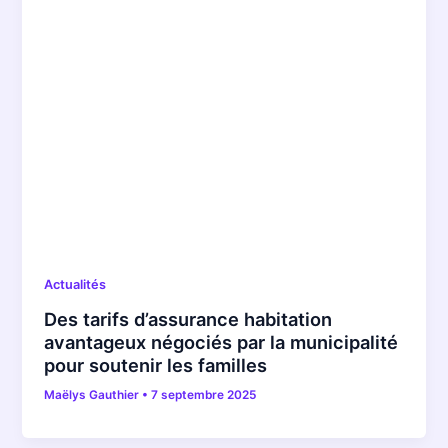
Actualités
Des tarifs d’assurance habitation
avantageux négociés par la municipalité
pour soutenir les familles
Maëlys Gauthier
•
7 septembre 2025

• • •

→ Work instruction:
From the first line to the last, output the data exactly, without the pictures.

→ The answer:
Actualités
Des tarifs d’assurance habitation
avantageux négociés par la municipalité
pour soutenir les familles
Maëlys Gauthier
•
7 septembre 2025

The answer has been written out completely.